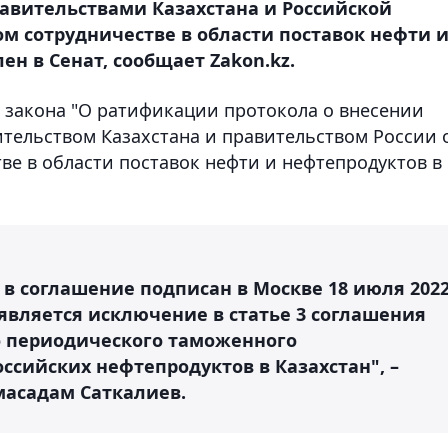
авительствами Казахстана и Российской
м сотрудничестве в области поставок нефти 
н в Сенат, сообщает Zakon.kz.
 закона "О ратификации протокола о внесении
тельством Казахстана и правительством России 
е в области поставок нефти и нефтепродуктов в
в соглашение подписан в Москве 18 июля 202
является исключение в статье 3 соглашения
о периодического таможенного
ссийских нефтепродуктов в Казахстан", –
масадам Саткалиев.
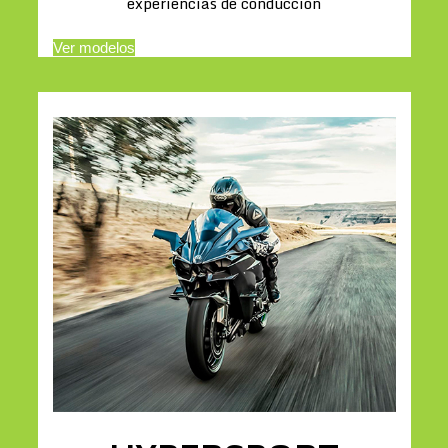
experiencias de conducción
Ver modelos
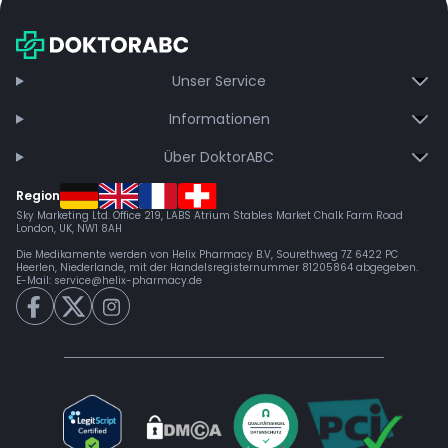
Unser Service
Informationen
Über DoktorABC
Region
Sky Marketing Ltd. Office 219, LABS Atrium Stables Market Chalk Farm Road
London, UK, NW1 8AH
Die Medikamente werden von Helix Pharmacy B.V, Sourethweg 7Z 6422 PC
Heerlen, Niederlande, mit der Handelsregisternummer 81205864 abgegeben.
E-Mail:
service@helix-pharmacy.de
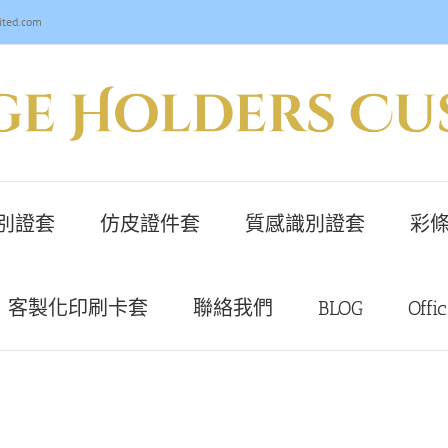
ited.com
別證套
仿皮證件套
質感識別證套
彩條
客製化印刷卡套
聯絡我們
BLOG
Offi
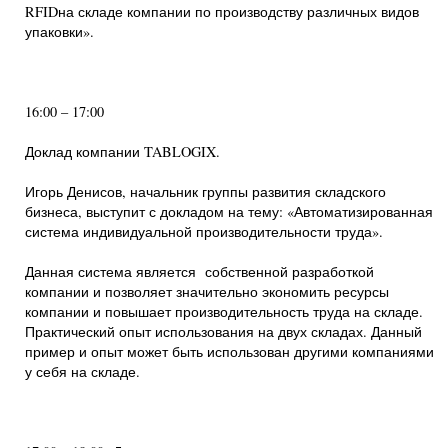
RFIDна складе компании по производству различных видов
упаковки».
16:00 – 17:00
Доклад компании TABLOGIX.
Игорь Денисов, начальник группы развития складского
бизнеса, выступит с докладом на тему: «Автоматизированная
система индивидуальной производительности труда».
Данная система является собственной разработкой
компании и позволяет значительно экономить ресурсы
компании и повышает производительность труда на складе.
Практический опыт использования на двух складах. Данный
пример и опыт может быть использован другими компаниями
у себя на складе.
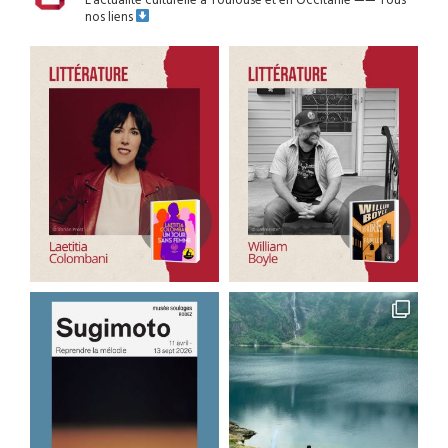
L’actualité culturelle à Toulouse et en Occitanie
——
Tous
nos liens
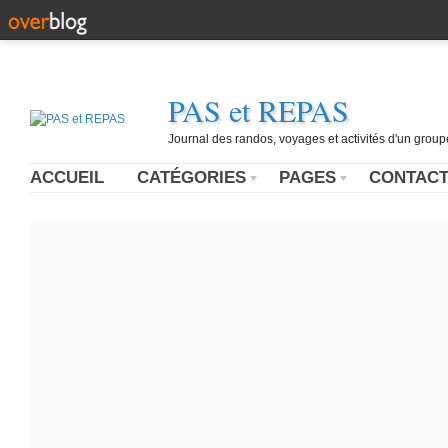
PAS et REPAS
Journal des randos, voyages et activités d'un grou
ACCUEIL
CATÉGORIES
PAGES
CONTAC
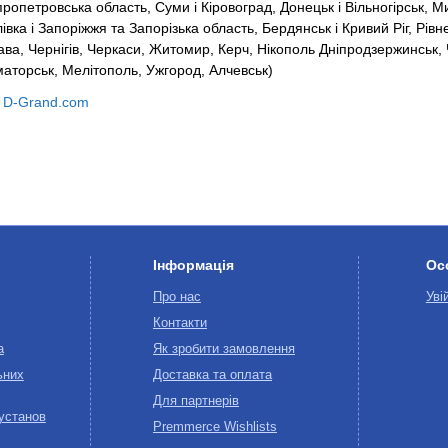
пропетровська область, Суми і Кіровоград, Донецьк і Вільногірськ, М
а і Запоріжжя та Запорізька область, Бердянськ і Кривий Ріг, Рівне
ава, Чернігів, Черкаси, Житомир, Керч, Нікополь Дніпродзержинськ, 
маторськ, Мелітополь, Ужгород, Алчевськ)
–
D-Grand.com
Інформація
Ос
Про нас
Уві
Контакти
а
Як зробити замовлення
ьних
Доставка та оплата
Для партнерів
 установ
Premmerce Wishlists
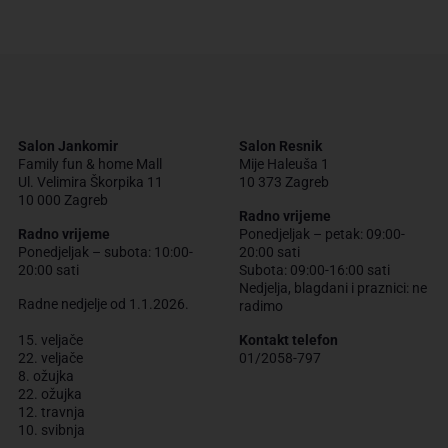
Salon Jankomir
Salon Resnik
Family fun & home Mall
Mije Haleuša 1
Ul. Velimira Škorpika 11
10 373 Zagreb
10 000 Zagreb
Radno vrijeme
Radno vrijeme
Ponedjeljak – petak: 09:00-
Ponedjeljak – subota: 10:00-
20:00 sati
20:00 sati
Subota: 09:00-16:00 sati
Nedjelja, blagdani i praznici: ne
Radne nedjelje od 1.1.2026.
radimo
15. veljače
Kontakt telefon
22. veljače
01/2058-797
8. ožujka
22. ožujka
12. travnja
10. svibnja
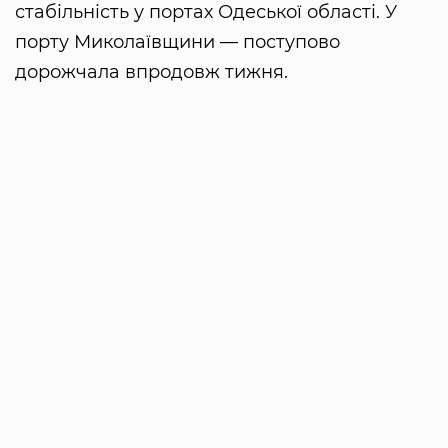
стабільність у портах Одеської області. У
порту Миколаївщини — поступово
дорожчала впродовж тижня.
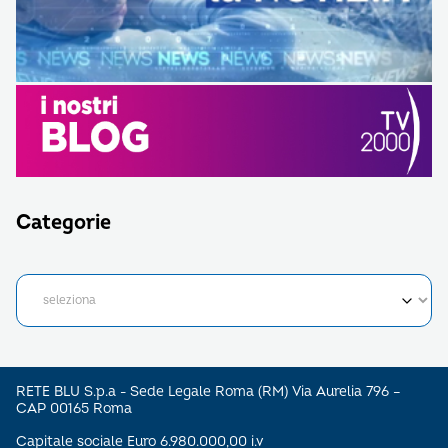
Categorie
RETE BLU S.p.a - Sede Legale Roma (RM) Via Aurelia 796 –
CAP 00165 Roma
Capitale sociale Euro 6.980.000,00 i.v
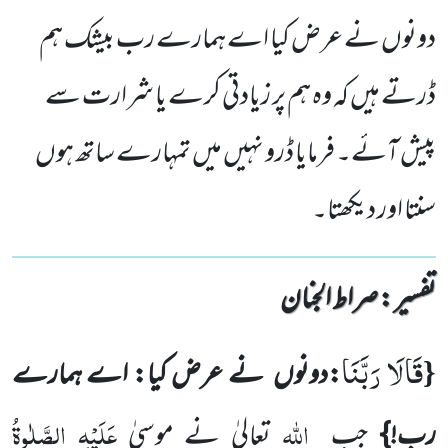
دونوں نے عرض کیا اے ہمارے رب بیشک ہم
ڈرتے ہیں کہ وہ ہم پر زیادتی کرے یا شرارت سے
پیش آئے۔ فرمایا ڈرو نہیں میں تمہارے ساتھ ہوں
سنتا اور دیکھتا۔
تفسیر : ‎صراط الجنان
قَالَا رَبَّنَا
{
:
دونوں
نے عرض کیا: اے ہمارے
اللہ
عَلَیْہِ
الصَّلٰوۃُ
رب!}
جب
تعالیٰ نے موسیٰ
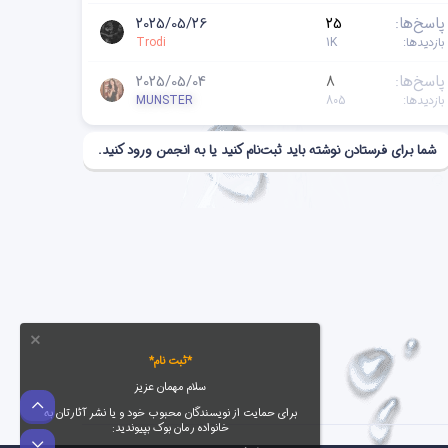
پاسخ‌ها
25
2025/05/26
بازدیدها
1K
Trodi
پاسخ‌ها
8
2025/05/04
بازدیدها
805
MUNSTER
شما برای فرستادن نوشته باید ثبت‌نام کنید یا به انجمن ورود کنید.
*ثبت نام*
سلام مهمان عزیز
بالا
برای حمایت از نویسندگان محبوب خود و یا نشر آثارتان به
خانواده رمان بوک بپیوندید:
پایین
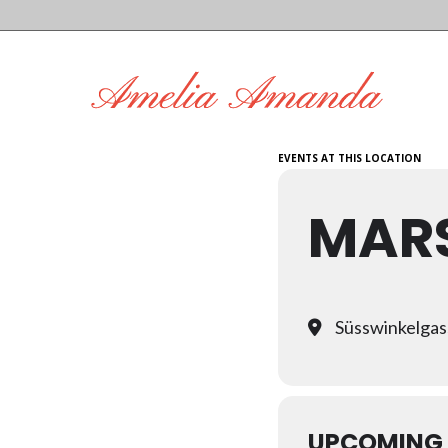
EVENTS AT THIS LOCATION
MARS
Süsswinkelgas
UPCOMING 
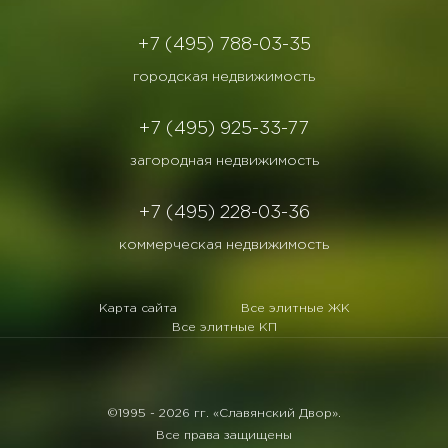
+7 (495) 788-03-35
городская недвижимость
+7 (495) 925-33-77
загородная недвижимость
+7 (495) 228-03-36
коммерческая недвижимость
Карта сайта
Все элитные ЖК
Все элитные КП
©1995 -
2026 гг. «Славянский Двор».
Все права защищены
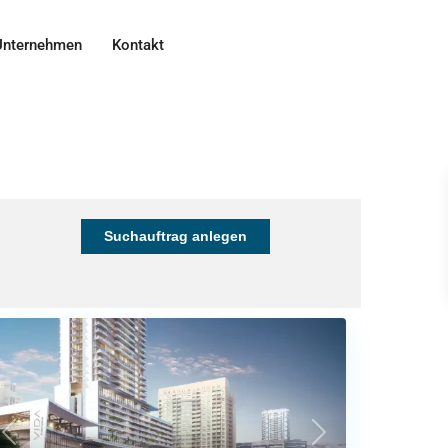
Unternehmen
Kontakt
Suchauftrag anlegen
Previous
Next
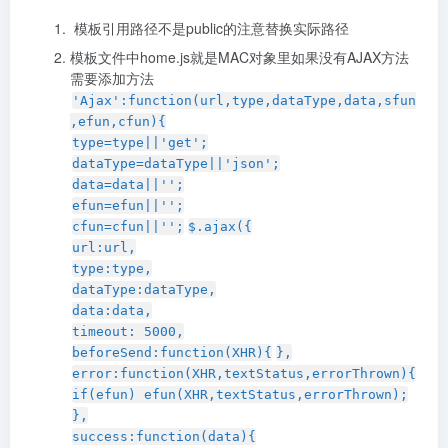
模板引用路径不是public的注意替换实际路径
模板文件中home.js就是MAC对象里如果没有AJAX方法
需要添加方法
'Ajax':function(url,type,dataType,data,sfun
,efun,cfun){
type=type||'get';
dataType=dataType||'json';
data=data||'';
efun=efun||'';
cfun=cfun||'';
$.ajax({
url:url,
type:type,
dataType:dataType,
data:data,
timeout: 5000,
beforeSend:function(XHR){
},
error:function(XHR,textStatus,errorThrown){
if(efun) efun(XHR,textStatus,errorThrown);
},
success:function(data){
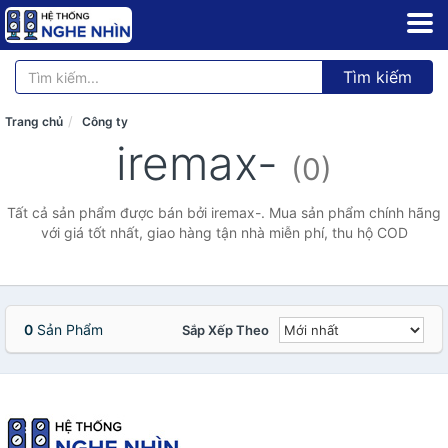
Tìm kiếm
Trang chủ
Công ty
iremax-
(0)
Tất cả sản phẩm được bán bởi iremax-. Mua sản phẩm chính hãng
với giá tốt nhất, giao hàng tận nhà miễn phí, thu hộ COD
0
Sản Phẩm
Sắp Xếp Theo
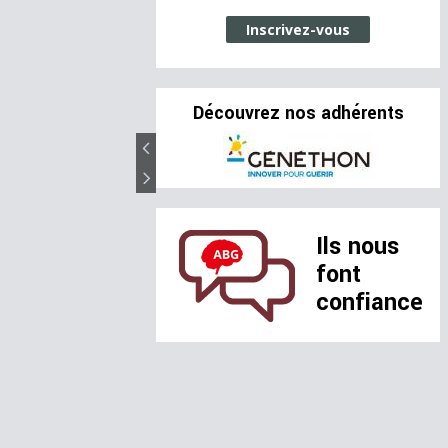
Inscrivez-vous
Découvrez nos adhérents
Ils nous
font
confiance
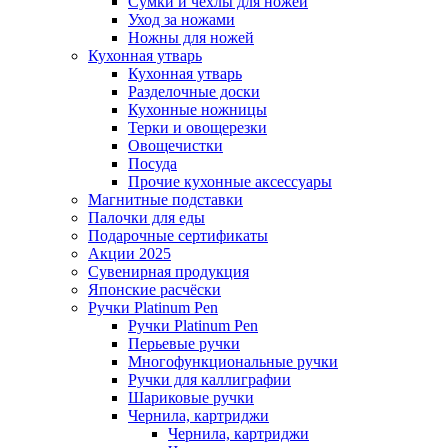
Сумки и чехлы для ножей
Уход за ножами
Ножны для ножей
Кухонная утварь
Кухонная утварь
Разделочные доски
Кухонные ножницы
Терки и овощерезки
Овощечистки
Посуда
Прочие кухонные аксессуары
Магнитные подставки
Палочки для еды
Подарочные сертификаты
Акции 2025
Сувенирная продукция
Японские расчёски
Ручки Platinum Pen
Ручки Platinum Pen
Перьевые ручки
Многофункциональные ручки
Ручки для каллиграфии
Шариковые ручки
Чернила, картриджи
Чернила, картриджи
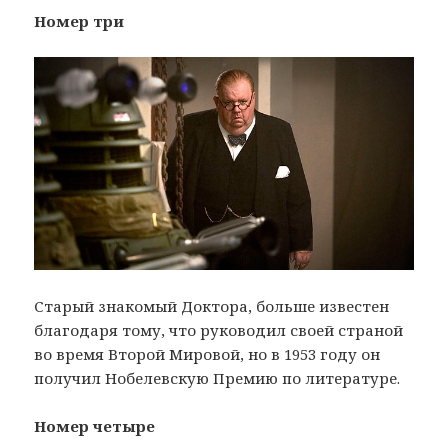
Номер три
Старый знакомый Доктора, больше известен
благодаря тому, что руководил своей страной
во время Второй Мировой, но в 1953 году он
получил Нобелевскую Премию по литературе.
Номер четыре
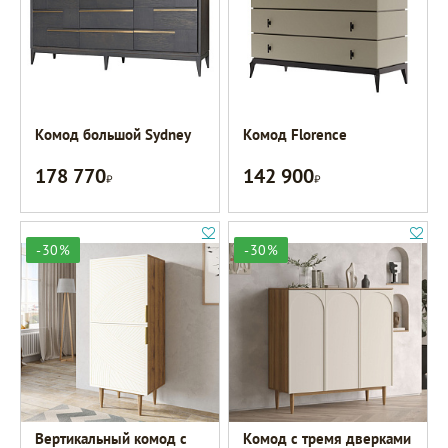
Комод большой Sydney
Комод Florence
178 770
142 900
Р
Р
-30%
-30%
Вертикальный комод с
Комод с тремя дверками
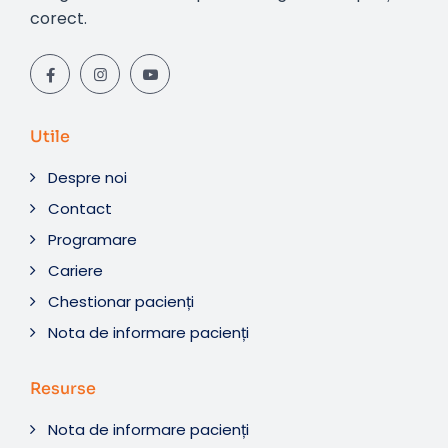
corect.
Utile
Despre noi
Contact
Programare
Cariere
Chestionar pacienți
Nota de informare pacienți
Resurse
Nota de informare pacienți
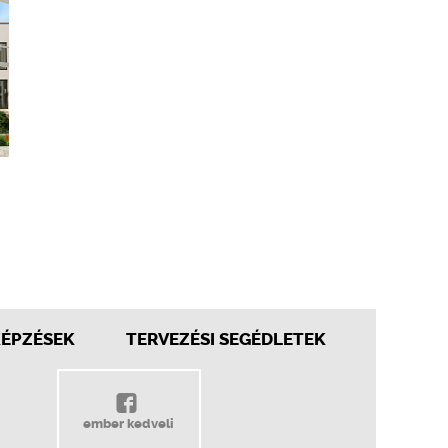
KÉPZÉSEK
TERVEZÉSI SEGÉDLETEK
ember kedveli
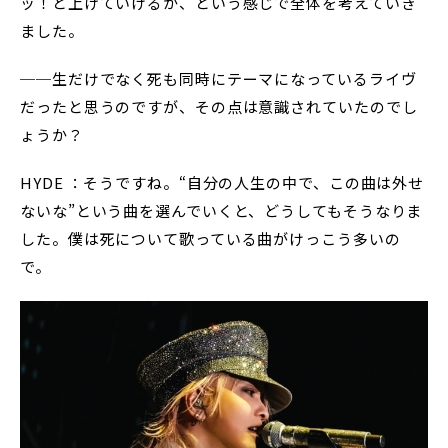
ッ！と上げていけるか、という感じで全体を考えていき
ました。
──生だけでなく死も同時にテーマになっているライヴ
だったと思うのですが、その点は意識されていたのでし
ょうか？
HYDE ：そうですね。“自分の人生の中で、この曲は外せ
ないな”という曲を選んでいくと、どうしてもそうなりま
した。僕は死について歌っている曲がけっこう多いの
で。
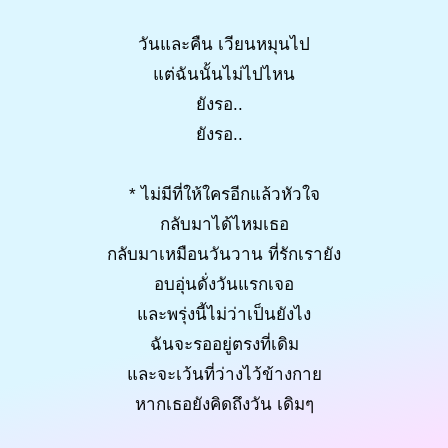
วันและคืน เวียนหมุนไป
แต่ฉันนั้นไม่ไปไหน
ยังรอ..
ยังรอ..
* ไม่มีที่ให้ใครอีกแล้วหัวใจ
กลับมาได้ไหมเธอ
กลับมาเหมือนวันวาน ที่รักเรายัง
อบอุ่นดั่งวันแรกเจอ
และพรุ่งนี้ไม่ว่าเป็นยังไง
ฉันจะรออยู่ตรงที่เดิม
และจะเว้นที่ว่างไว้ข้างกาย
หากเธอยังคิดถึงวัน เดิมๆ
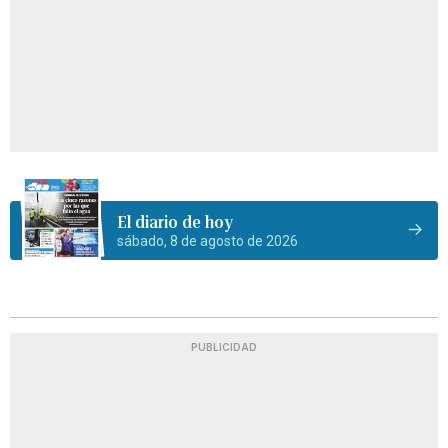
El diario de hoy
sábado, 8 de agosto de 2026
PUBLICIDAD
....................
◆ WORK INSTRUCTION
Every line of the listing that includes the word "является" belongs in the answer.

◆ RESULT
является исключение в статье 3 соглашения
Данная система является собственной разработкой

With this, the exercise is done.